Submitted to: Genome
Publication Type: Peer Reviewed Journal
Publication Acceptance Date: 6/20/2002
Publication Date: 10/20/2002
Citation: GENOME, VOL. 45, PGS. 794-803.

Interpretive Summary: Most crop traits contributing to yield are the product of a number of genes (quantitative trait loci) whose expression is influenced by the environment and thus are extremely difficult for which to breed and select improved varieties, especially for genetically complex crops as sugarcane. A collaborative research project involving private and public scientists in Hawaii, Texas, and Georgia produced quantitative trait genetic maps for sugarcane and compared sugarcane results with those of diploid sorghum. The present research demonstrates that genetically simpler sorghum can be used as a model for directed breeding and selection of sugarcane. These results will be applied by sugarcane breeders for developing more efficient breeding and selection programs.

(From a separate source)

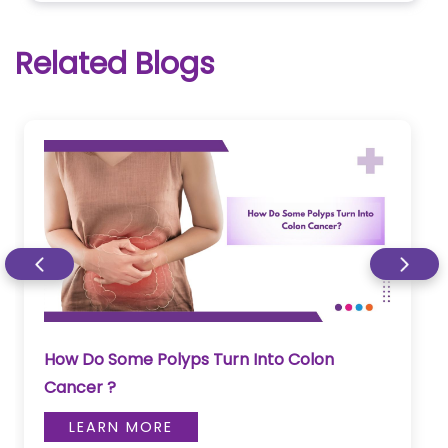
Related Blogs
How Do Some Polyps Turn Into Colon
Cancer ?
LEARN MORE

Technical Abstract: Quantitative trait loci (QTLs) affecting plant height and flowering were studied in the two Saccharum species from which modern sugarcane cultivars are derived. Two segregating populations derived from interspecific crosses between Saccharum officinarum and Saccharum spontaneum were genotyped with 735 DNA markers. Among the 65 significant associations found between these two traits and DNA markers, 35 of the loci were linked to sugarcane genetic maps and 30 were unlinked DNA markers. Twenty-one of the 35 mapped QTLs were clustered in eight genomic regions of six sugarcane homologous groups. Some of these could be divergent alleles at homologous loci, making the actual number of genes implicated in these traits much less than 35. Four QTL clusters controlling plant height in sugarcane corresponded closely to four of the six plant-height QTLs previously mapped in sorghum. One QTL controlling flowering in sugarcane corresponded to one of three flowering QTLs mapped in sorghum. The correspondence in locations of QTLs affecting plant height and flowering in sugarcane and sorghum reinforce the notion that the simple sorghum genome is a valuable "template" for molecular dissection of the much more complex sugarcane genome.